• _REQUIRED WORK_
Write out the lines below once more, exactly as they appear. Do not include pictures.

• _GIVEN ENTRIES_
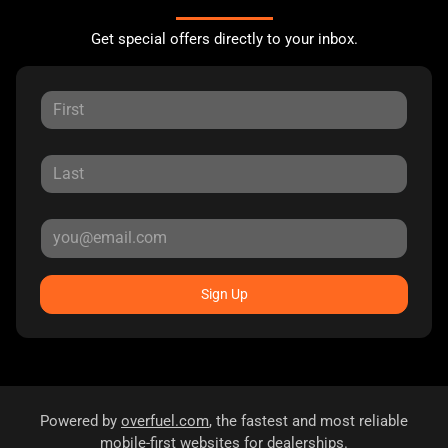
Get special offers directly to your inbox.
Sign Up
Powered by
overfuel.com
, the fastest and most reliable
mobile-first websites for dealerships.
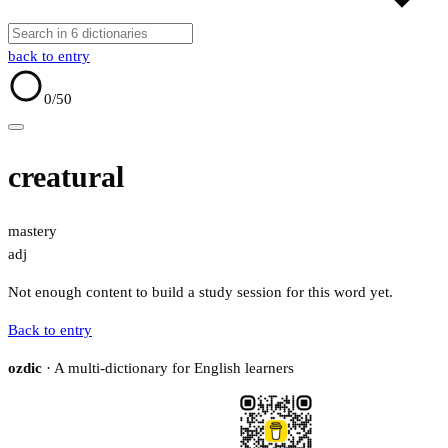
back to entry
0
/50
creatural
mastery
adj
Not enough content to build a study session for this word yet.
Back to entry
ozdic
· A multi-dictionary for English learners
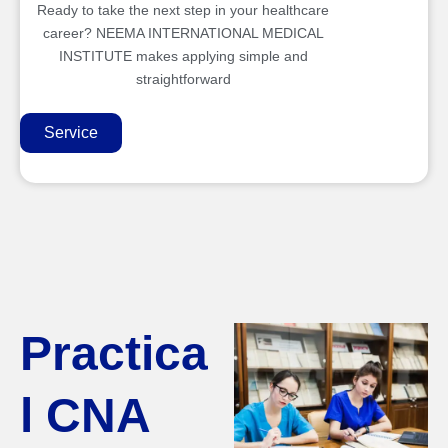
Ready to take the next step in your healthcare
career? NEEMA INTERNATIONAL MEDICAL
INSTITUTE makes applying simple and
straightforward
Service
Practica
l CNA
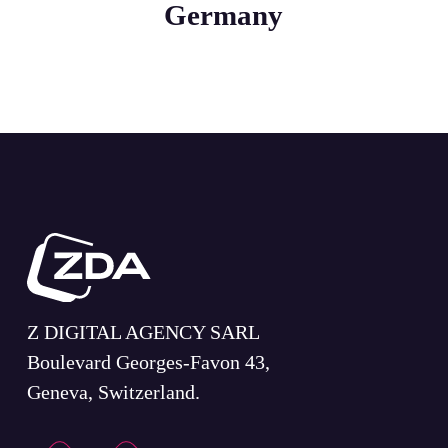
Germany
Z DIGITAL AGENCY SARL
Boulevard Georges-Favon 43,
Geneva, Switzerland.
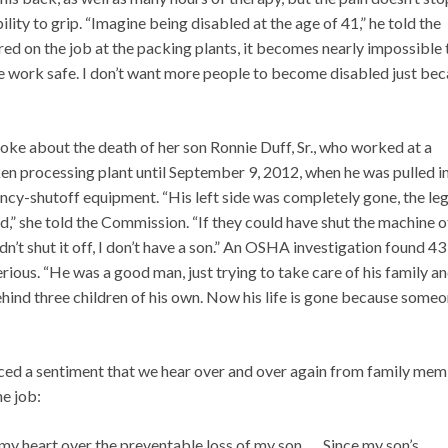
bility to grip. “Imagine being disabled at the age of 41,” he told the
red on the job at the packing plants, it becomes nearly impossible 
the work safe. I don’t want more people to become disabled just be
oke about the death of her son Ronnie Duff, Sr., who worked at a
en processing plant until September 9, 2012, when he was pulled i
cy-shutoff equipment. “His left side was completely gone, the le
,” she told the Commission. “If they could have shut the machine of
n’t shut it off, I don’t have a son.” An OSHA investigation found 43
erious. “He was a good man, just trying to take care of his family a
behind three children of his own. Now his life is gone because some
voiced a sentiment that we hear over and over again from family me
he job:
 my heart over the preventable loss of my son. … Since my son’s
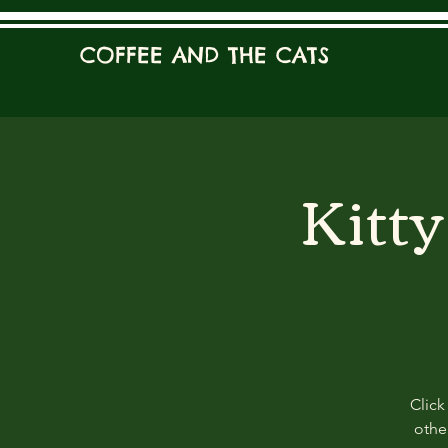
COFFEE AND THE CATS
Kitt
Click
other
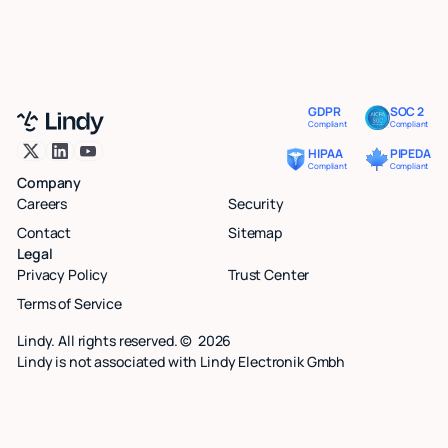
GDPR
SOC 2
Compliant
Compliant
HIPAA
PIPEDA
Compliant
Compliant
Company
Careers
Security
Contact
Sitemap
Legal
Privacy Policy
Trust Center
Terms of Service
Lindy. All rights reserved. ©
2026
Lindy is not associated with Lindy Electronik Gmbh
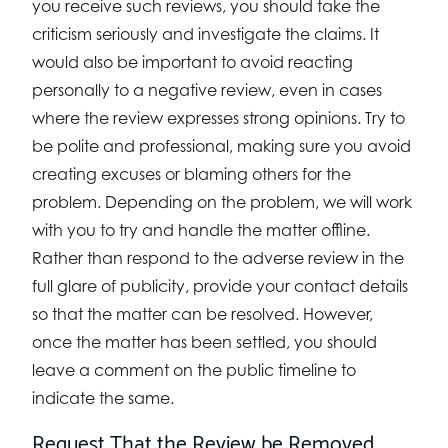
you receive such reviews, you should take the
criticism seriously and investigate the claims. It
would also be important to avoid reacting
personally to a negative review, even in cases
where the review expresses strong opinions. Try to
be polite and professional, making sure you avoid
creating excuses or blaming others for the
problem. Depending on the problem, we will work
with you to try and handle the matter offline.
Rather than respond to the adverse review in the
full glare of publicity, provide your contact details
so that the matter can be resolved. However,
once the matter has been settled, you should
leave a comment on the public timeline to
indicate the same.
Request That the Review be Removed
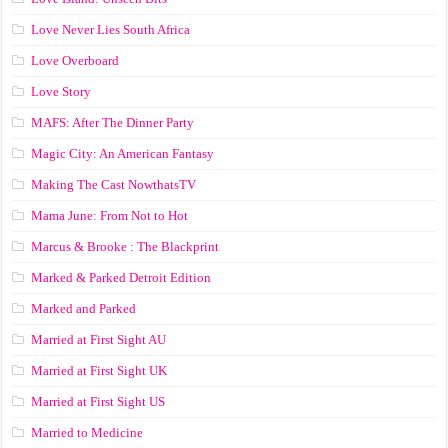
Love Never Lies South Africa
Love Overboard
Love Story
MAFS: After The Dinner Party
Magic City: An American Fantasy
Making The Cast NowthatsTV
Mama June: From Not to Hot
Marcus & Brooke : The Blackprint
Marked & Parked Detroit Edition
Marked and Parked
Married at First Sight AU
Married at First Sight UK
Married at First Sight US
Married to Medicine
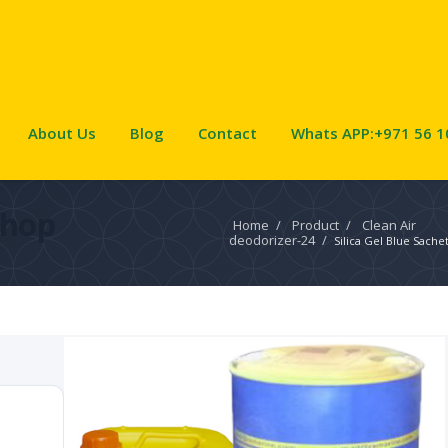
About Us
Blog
Contact
Whats APP:+971 56 1
Shop
Home
/
Product
/
Clean Air
deodorizer-24
/
Silica Gel Blue Sache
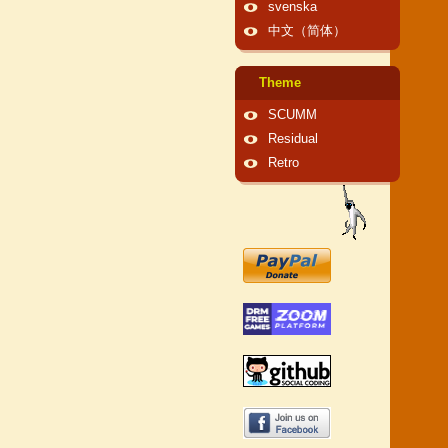
svenska
中文（简体）
Theme
SCUMM
Residual
Retro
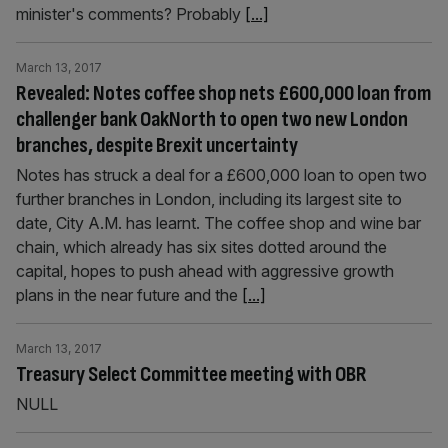
minister's comments? Probably
[...]
March 13, 2017
Revealed: Notes coffee shop nets £600,000 loan from
challenger bank OakNorth to open two new London
branches, despite Brexit uncertainty
Notes has struck a deal for a £600,000 loan to open two
further branches in London, including its largest site to
date, City A.M. has learnt. The coffee shop and wine bar
chain, which already has six sites dotted around the
capital, hopes to push ahead with aggressive growth
plans in the near future and the
[...]
March 13, 2017
Treasury Select Committee meeting with OBR
NULL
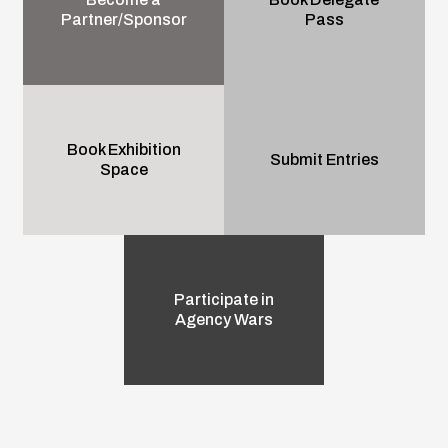
Partner/Sponsor
Pass
Book Exhibition
Submit Entries
Space
Participate in
Agency Wars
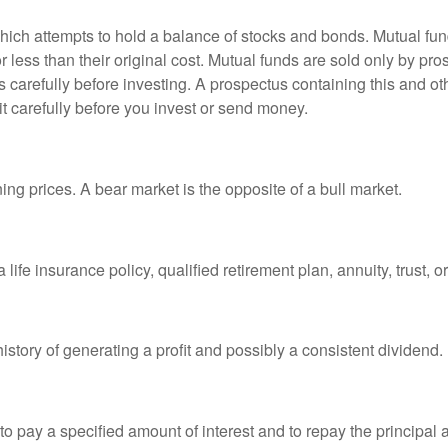
ch attempts to hold a balance of stocks and bonds. Mutual funds
ess than their original cost. Mutual funds are sold only by pro
s carefully before investing. A prospectus containing this and 
it carefully before you invest or send money.
ng prices. A bear market is the opposite of a bull market.
life insurance policy, qualified retirement plan, annuity, trust, o
tory of generating a profit and possibly a consistent dividend.
 pay a specified amount of interest and to repay the principal at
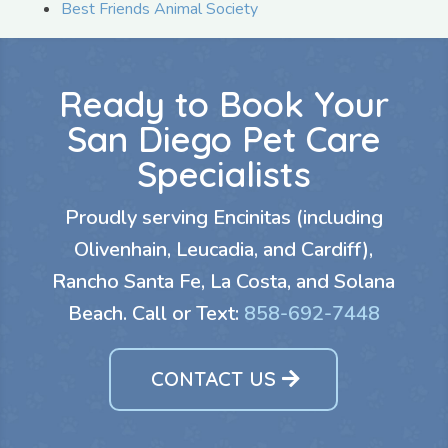
Best Friends Animal Society
Ready to Book Your
San Diego Pet Care
Specialists
Proudly serving Encinitas (including
Olivenhain, Leucadia, and Cardiff),
Rancho Santa Fe, La Costa, and Solana
Beach. Call or Text:
858-692-7448
CONTACT US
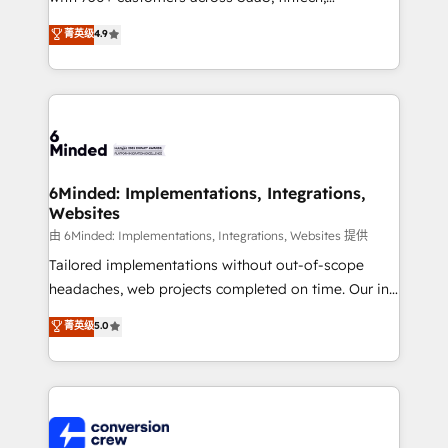
healthcare, real estate, and other industries. With
菁英级
4.9
150+ HubSpot-certified experts, we deliver scalable
solutions to complex GTM and RevOps challenges.
Our Expertise 🔹 Onboarding & Implementation:
Accredited HubSpot Partner, ensuring smooth setup
tailored to your GTM motion. 🔹 Migrations: Move
from other CRMs to HubSpot without data loss or
downtime. 🔹 RevOps Strategy: Align teams,
6Minded: Implementations, Integrations,
Websites
processes, and data to drive revenue efficiency. 🔹
Integrations: Connect HubSpot with your tech stack
由 6Minded: Implementations, Integrations, Websites 提供
for better adoption. 🔹 Custom Solutions: Build
Tailored implementations without out-of-scope
tailored apps, workflows, and configurations. We are
headaches, web projects completed on time. Our in-
SOC 2 Type II and ISO 27001 certified, reinforcing
house team of certified CRM architects, experts,
菁英级
5.0
our commitment to data security and compliance. At
developers, designers, and marketers handles all
OneMetric, we help revenue teams focus on the
aspects of your HubSpot. ✨ 400+ global clients ✨
OneMetric that matters most: revenue.
100+ seamless migrations from 15+ different CRMs
✨ 100,000+ hours in HubSpot projects, 75+ full Hub
implementations, and 5,000+ pages ✨ CS: Clients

• _RESPONSE FOR THIS EXERCISE_
Get special offers directly to your inbox.
Sign Up
Powered by
overfuel.com
, the fastest and most reliable
mobile-first websites for dealerships.
back to entry
0
/50
creatural
mastery
adj
Not enough content to build a study session for this word yet.
Back to entry
ozdic
· A multi-dictionary for English learners
Ready to take the next step in your healthcare
career? NEEMA INTERNATIONAL MEDICAL
INSTITUTE makes applying simple and
straightforward
Service
Practica
l CNA
Germany
Z DIGITAL AGENCY SARL
Boulevard Georges-Favon 43,
Geneva, Switzerland.
bility to grip. “Imagine being disabled at the age of 41,” he told the
red on the job at the packing plants, it becomes nearly impossible 
the work safe. I don’t want more people to become disabled just be
oke about the death of her son Ronnie Duff, Sr., who worked at a
en processing plant until September 9, 2012, when he was pulled i
cy-shutoff equipment. “His left side was completely gone, the le
,” she told the Commission. “If they could have shut the machine of
n’t shut it off, I don’t have a son.” An OSHA investigation found 43
erious. “He was a good man, just trying to take care of his family a
behind three children of his own. Now his life is gone because some
voiced a sentiment that we hear over and over again from family me
he job:
 my heart over the preventable loss of my son. … Since my son’s
COFFEE AND THE CATS
Kitt
Click
other
GDPR
SOC 2
Compliant
Compliant
HIPAA
PIPEDA
Compliant
Compliant
Company
Careers
Security
Contact
Sitemap
Legal
Privacy Policy
Trust Center
Terms of Service
Lindy. All rights reserved. ©
2026
Lindy is not associated with Lindy Electronik Gmbh
you receive such reviews, you should take the
criticism seriously and investigate the claims. It
would also be important to avoid reacting
personally to a negative review, even in cases
where the review expresses strong opinions. Try to
be polite and professional, making sure you avoid
creating excuses or blaming others for the
problem. Depending on the problem, we will work
with you to try and handle the matter offline.
Rather than respond to the adverse review in the
full glare of publicity, provide your contact details
so that the matter can be resolved. However,
once the matter has been settled, you should
leave a comment on the public timeline to
indicate the same.
Request That the Review be Removed
Love Never Lies South Africa
Love Overboard
Love Story
MAFS: After The Dinner Party
Magic City: An American Fantasy
Making The Cast NowthatsTV
Mama June: From Not to Hot
Marcus & Brooke : The Blackprint
Marked & Parked Detroit Edition
Marked and Parked
Married at First Sight AU
Married at First Sight UK
Married at First Sight US
Married to Medicine
About Us
Blog
Contact
Whats APP:+971 56 1
Shop
Home
/
Product
/
Clean Air
deodorizer-24
/
Silica Gel Blue Sache
svenska
中文（简体）
Theme
SCUMM
Residual
Retro
minister's comments? Probably
[...]
March 13, 2017
Revealed: Notes coffee shop nets £600,000 loan from
challenger bank OakNorth to open two new London
branches, despite Brexit uncertainty
Notes has struck a deal for a £600,000 loan to open two
further branches in London, including its largest site to
date, City A.M. has learnt. The coffee shop and wine bar
chain, which already has six sites dotted around the
capital, hopes to push ahead with aggressive growth
plans in the near future and the
[...]
March 13, 2017
Treasury Select Committee meeting with OBR
NULL
Partner/Sponsor
Pass
Book Exhibition
Submit Entries
Space
Participate in
Agency Wars
ch attempts to hold a balance of stocks and bonds. Mutual funds
ess than their original cost. Mutual funds are sold only by pro
s carefully before investing. A prospectus containing this and 
it carefully before you invest or send money.
ng prices. A bear market is the opposite of a bull market.
life insurance policy, qualified retirement plan, annuity, trust, o
tory of generating a profit and possibly a consistent dividend.
 pay a specified amount of interest and to repay the principal at
Best Friends Animal Society
Ready to Book Your
San Diego Pet Care
Specialists
Proudly serving Encinitas (including
Olivenhain, Leucadia, and Cardiff),
Rancho Santa Fe, La Costa, and Solana
Beach. Call or Text:
858-692-7448
CONTACT US
healthcare, real estate, and other industries. With
菁英级
4.9
150+ HubSpot-certified experts, we deliver scalable
solutions to complex GTM and RevOps challenges.
Our Expertise 🔹 Onboarding & Implementation:
Accredited HubSpot Partner, ensuring smooth setup
tailored to your GTM motion. 🔹 Migrations: Move
from other CRMs to HubSpot without data loss or
downtime. 🔹 RevOps Strategy: Align teams,
6Minded: Implementations, Integrations,
Websites
processes, and data to drive revenue efficiency. 🔹
Integrations: Connect HubSpot with your tech stack
由 6Minded: Implementations, Integrations, Websites 提供
for better adoption. 🔹 Custom Solutions: Build
Tailored implementations without out-of-scope
tailored apps, workflows, and configurations. We are
headaches, web projects completed on time. Our in-
SOC 2 Type II and ISO 27001 certified, reinforcing
house team of certified CRM architects, experts,
菁英级
5.0
our commitment to data security and compliance. At
developers, designers, and marketers handles all
OneMetric, we help revenue teams focus on the
aspects of your HubSpot. ✨ 400+ global clients ✨
OneMetric that matters most: revenue.
100+ seamless migrations from 15+ different CRMs
✨ 100,000+ hours in HubSpot projects, 75+ full Hub
implementations, and 5,000+ pages ✨ CS: Clients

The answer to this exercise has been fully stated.